Proceedings of TDWG, 2007

Assessing the Threat of Invasive Species in South America: an ensemble modeling approach in support of data standards, integration, and dissemination

Miguel Fernandez, Wendy Tejeda, Guillermo Duran, Adriana Rico, Christian Arias, Maria Laura Quintanilla, Alberto Pareja, Juan Carlos Chive, Monica Rivera, Healy Hamilton

Abstract


Today’s global economy moves unprecedented quantities of people and products around the planet, increasing the probability that alien species will be introduced and successfully established beyond their native ranges. Invasive alien species (IAS) are the second most important cause of biodiversity loss, and pose additional threats to agriculture and human health. Together, IAS, habitat alteration and climate change are dramatically re-shaping biogeographic patterns across the globe. We need accessible data and analysis tools to assess the threats of IAS at multiple stages: to identify at-risk habitats before invasion occurs, to identify potential arrival sites, and to understand potential routes and rates of dispersal. Beyond threat assessment, data and tools are needed to create conservation strategies that mitigate these threats. In Latin America, economic losses from IAS amount to billions of dollars annually, but strategies to minimize the damage of IAS are generally underdeveloped. We describe an international collaboration using novel techniques to predict the potential distributions of IAS in South America.
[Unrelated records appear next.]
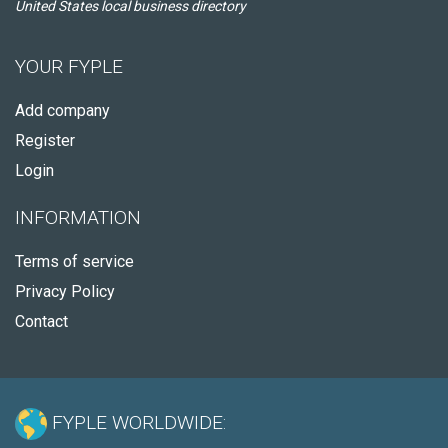
United States local business directory
YOUR FYPLE
Add company
Register
Login
INFORMATION
Terms of service
Privacy Policy
Contact
FYPLE WORLDWIDE:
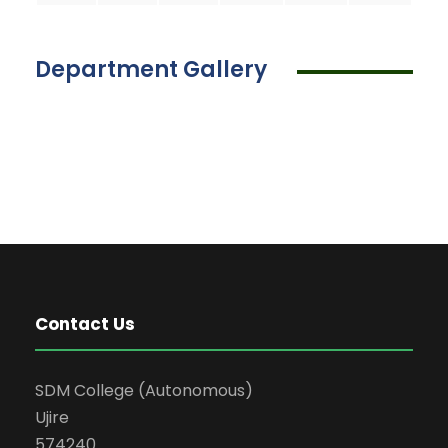
Department Gallery
Contact Us
SDM College (Autonomous)
Ujire
574240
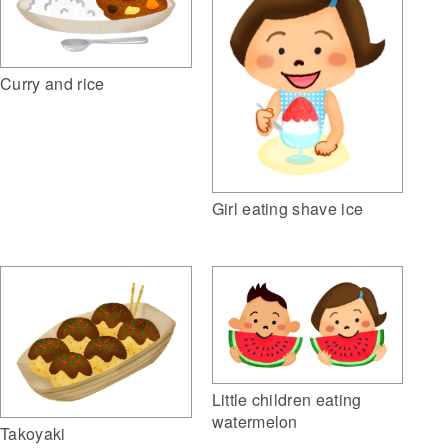
Curry and rice
Girl eating shave ice
Little children eating
watermelon
Takoyaki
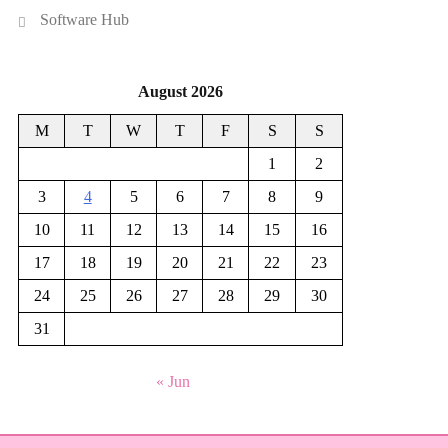
Software Hub
August 2026
M
T
W
T
F
S
S
1
2
3
4
5
6
7
8
9
10
11
12
13
14
15
16
17
18
19
20
21
22
23
24
25
26
27
28
29
30
31
« Jun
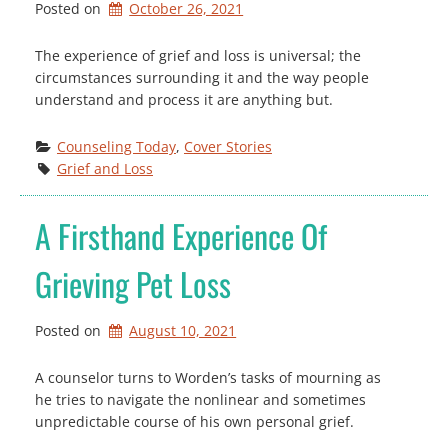
Posted on
October 26, 2021
The experience of grief and loss is universal; the
circumstances surrounding it and the way people
understand and process it are anything but.
Counseling Today
, 
Cover Stories
Grief and Loss
A Firsthand Experience Of
Grieving Pet Loss
Posted on
August 10, 2021
A counselor turns to Worden’s tasks of mourning as
he tries to navigate the nonlinear and sometimes
unpredictable course of his own personal grief.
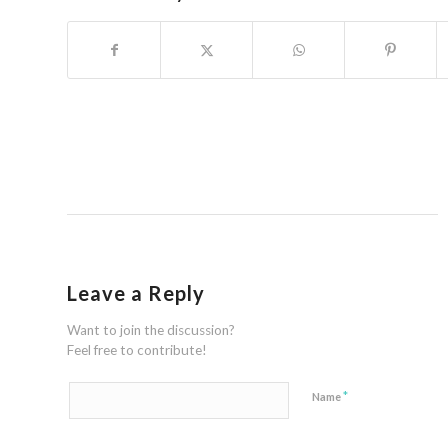
Leave a Reply
Want to join the discussion?
Feel free to contribute!
*
Name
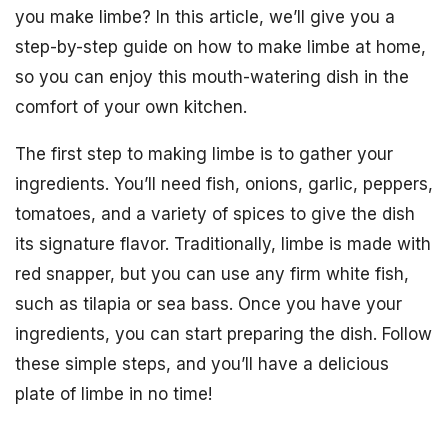
you make limbe? In this article, we’ll give you a
step-by-step guide on how to make limbe at home,
so you can enjoy this mouth-watering dish in the
comfort of your own kitchen.
The first step to making limbe is to gather your
ingredients. You’ll need fish, onions, garlic, peppers,
tomatoes, and a variety of spices to give the dish
its signature flavor. Traditionally, limbe is made with
red snapper, but you can use any firm white fish,
such as tilapia or sea bass. Once you have your
ingredients, you can start preparing the dish. Follow
these simple steps, and you’ll have a delicious
plate of limbe in no time!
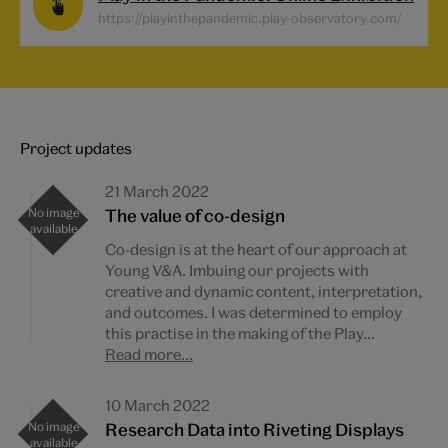
https://playinthepandemic.play-observatory.com/
Project updates
21 March 2022
The value of co-design
Co-design is at the heart of our approach at
Young V&A. Imbuing our projects with
creative and dynamic content, interpretation,
and outcomes. I was determined to employ
this practise in the making of the Play...
Read more...
10 March 2022
Research Data into Riveting Displays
Researchers from the California Academy of Sciences, The Nature Conservancy (TNC), and the Centro de Analisis Espacial of the Universidad Mayor de San Andres in Bolivia, are using ensemble distribution modeling to generate composite potential distribution maps for 300 of the most threatening IAS in South America. We are using species occurrence data, derived from both museum specimens and observations obtained from the TNC Invasive Species Initiative, the IABIN Invasive Species Information Network (I3N), and the Global Biodiversity Information Facility (GBIF). Global environmental data layers and higher resolution regional layers are being used to predict distributions of IAS. Seven distribution modeling algorithms are being run for each IAS: Bioclim, Minimum distance, Climate space model, Distance to average, Environmental distance, Garp and MaxEnt. The outputs are combined using a consensus method to produce an ensemble model. Composite maps reveal ‘hotspots’ of IAS susceptibility, depicting which regions of South America are most at risk from the threats of IAS. We are compiling a database of all the biological and spatial data input, as well as all the output models, which will be made publicly accessible.

Our future goals include: 1) creating web access to all project inputs and outputs, including the high-resolution regional environmental data layers we created specifically for this IAS modeling research; 2) building a website to support the collection and distribution of invasive species occurrence data in Bolivia, the only South American country not currently contributing to the I3N effort; and 3) incorporating estimates of future land use and climate change in predicting IAS distributions for South America.